What is one to make of all this? The popular education campaigns of the period perhaps provide a clue. The Axial Age was the first time in human history when familiarity with the written word was no longer limited to priests, administrators, and merchants, but had become necessary to full participation in civic life. In Athens, it was taken for granted that only a country bumpkin would be entirely illiterate.

Without mass literacy, neither the emergence of mass intellectual movements, nor the spread of Axial Age ideas would have been possible. By the end of the period, these ideas had produced a world where even the leaders of barbarian armies descending on the Roman empire felt obliged to take a position on the question of the Mystery of the Trinity, and where Chinese monks could spend time debating the relative merits of the eighteen schools of Classical Indian Buddhism.

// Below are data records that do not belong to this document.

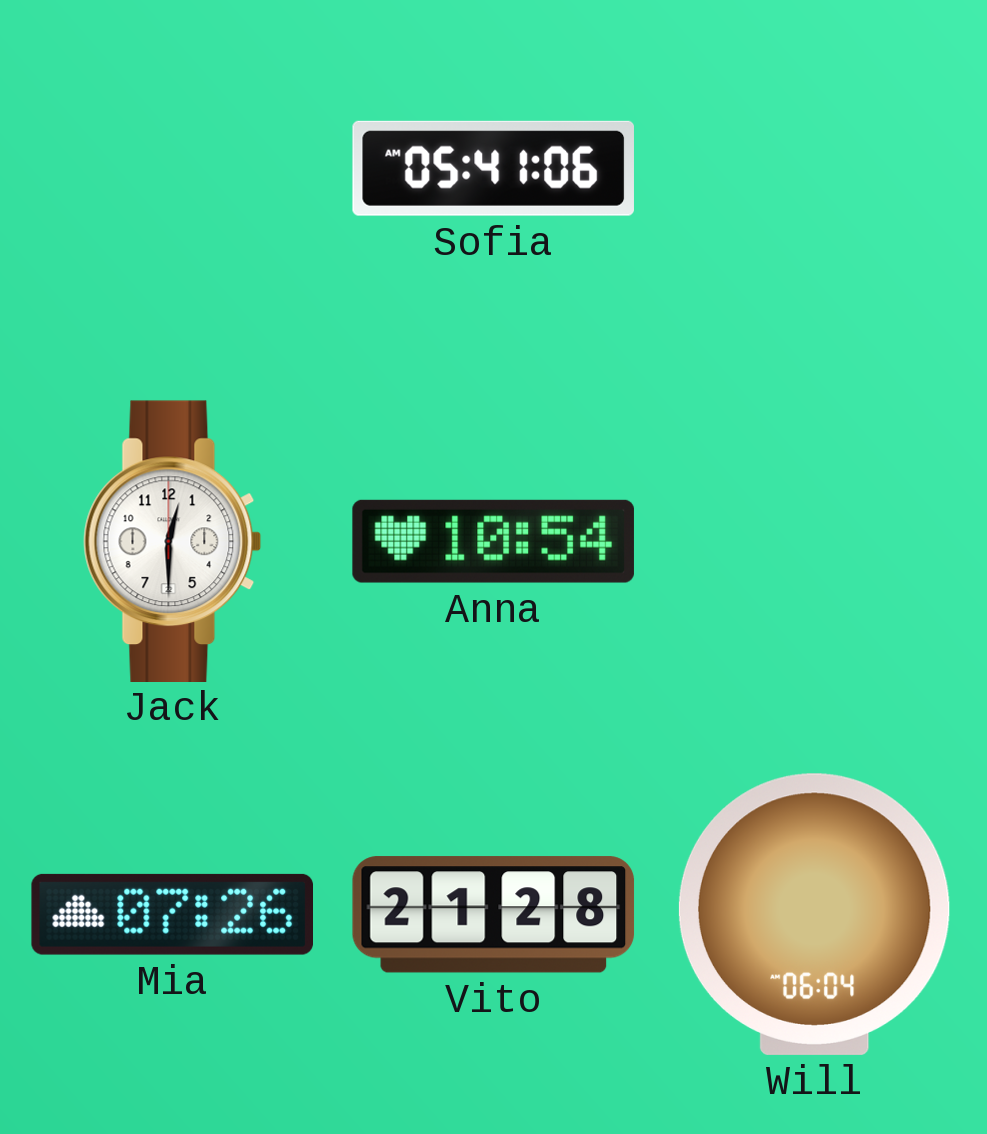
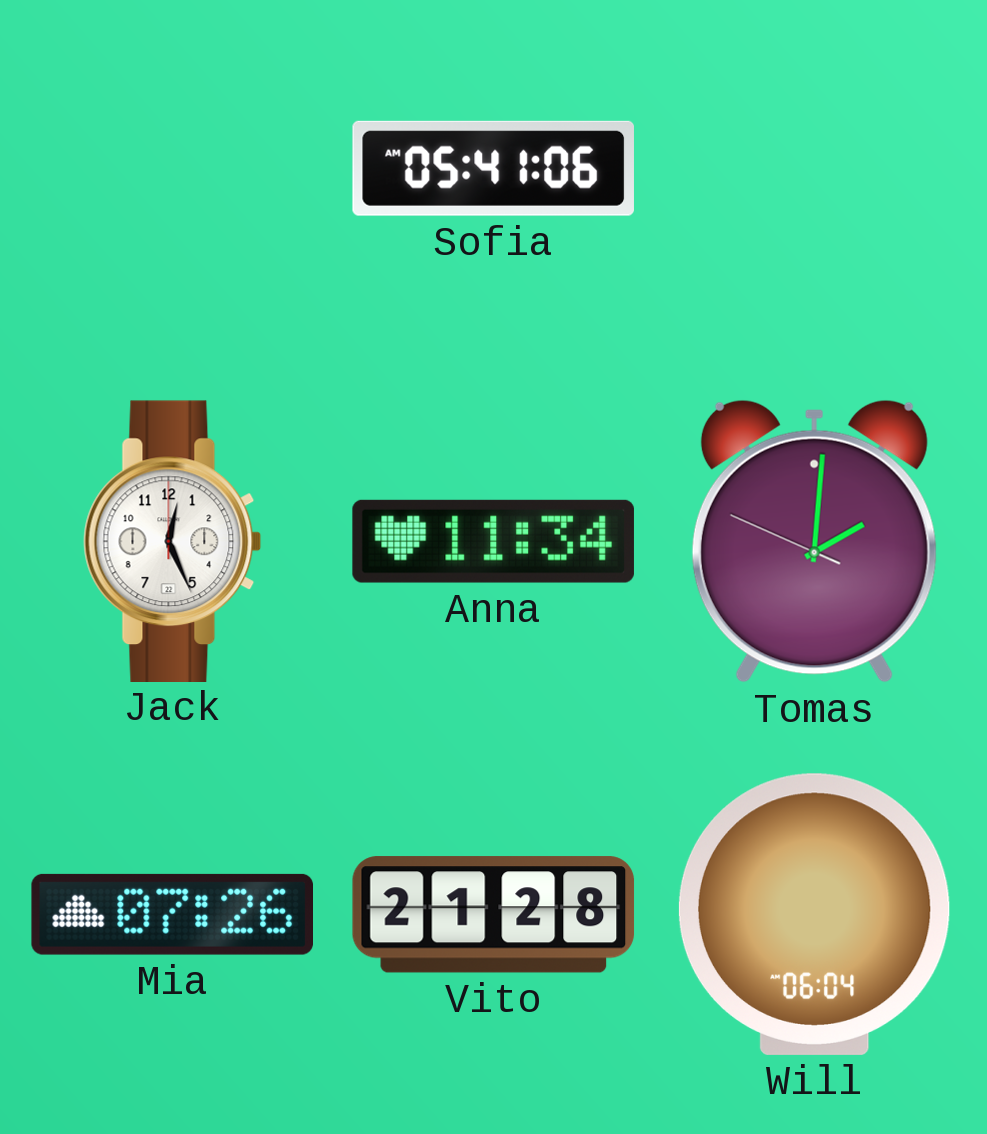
Jack: 12:30 -> 12:26
Anna: 10:54 -> 11:34
Tomas: none -> 2:00
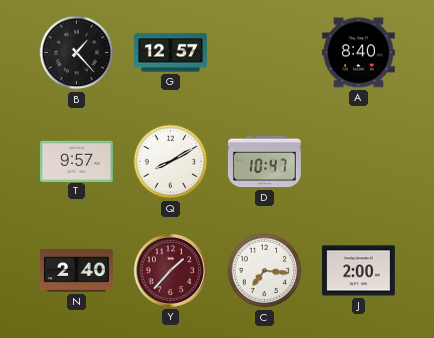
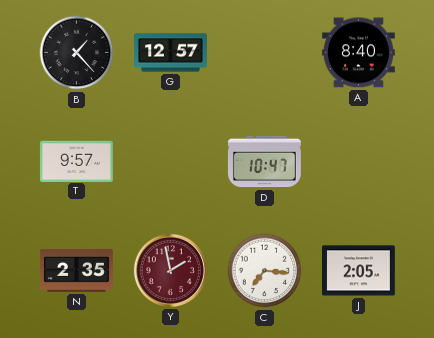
Q: 8:10 -> none
N: 2:40 -> 2:35
Y: 1:37 -> 1:58
J: 2:00 -> 2:05
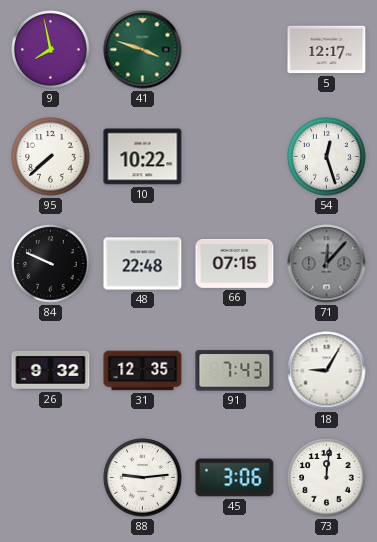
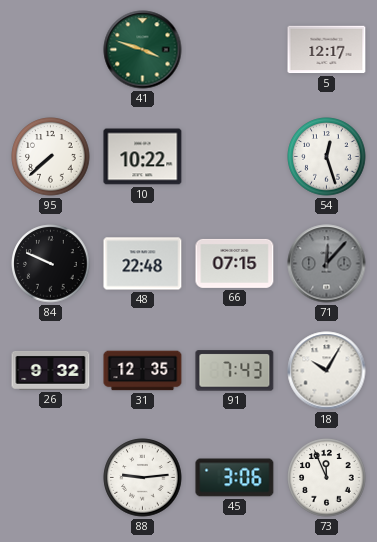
9: 7:58 -> none
18: 9:05 -> 10:05
73: 12:01 -> 11:56
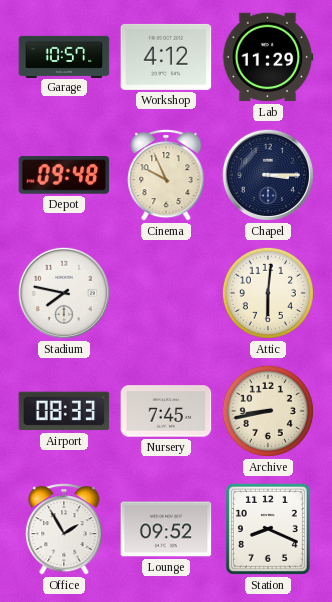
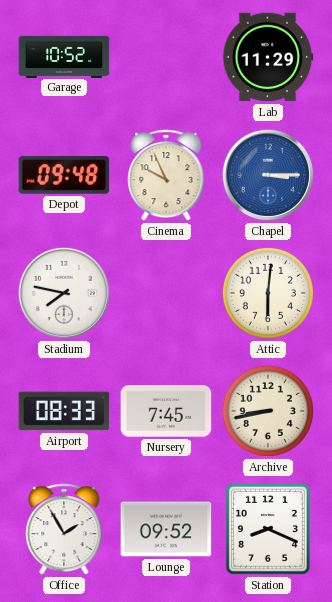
Garage: 10:57 -> 10:52
Workshop: 4:12 -> none
Chapel dial: navy -> blue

No doubt the growth of markets played a role too, not only helping to free people from the proverbial shackles of status or community, but encouraging a certain habit of rational calculation, of measuring inputs and outputs, means and ends, all of which must inevitably have found some echoes in the new spirit of rational inquiry that begins to
appear in all the same times and places. Even the word “rational” is telling: it derives, of course, from “ratio”—how many of X go into Y—a sort of mathematical calculation previously used mainly by architects and engineers, but which, with the rise of markets, everyone who didn’t want to get cheated at the marketplace had to learn how to do. Still, we must be careful here. After all, money in itself was nothing new. Sumerian farmers and tradesmen were already perfectly capable of making such calculations in 3500 bc; but none, as far as we know, were so impressed that they concluded, like Pythagoras, that mathematical ratios were the key to understanding the nature of the universe and the movement of celestial bodies, and that all things were ultimately composed of numbers—and they certainly hadn’t formed secret societies based on sharing this understanding, debating and purging and excommunicating one another.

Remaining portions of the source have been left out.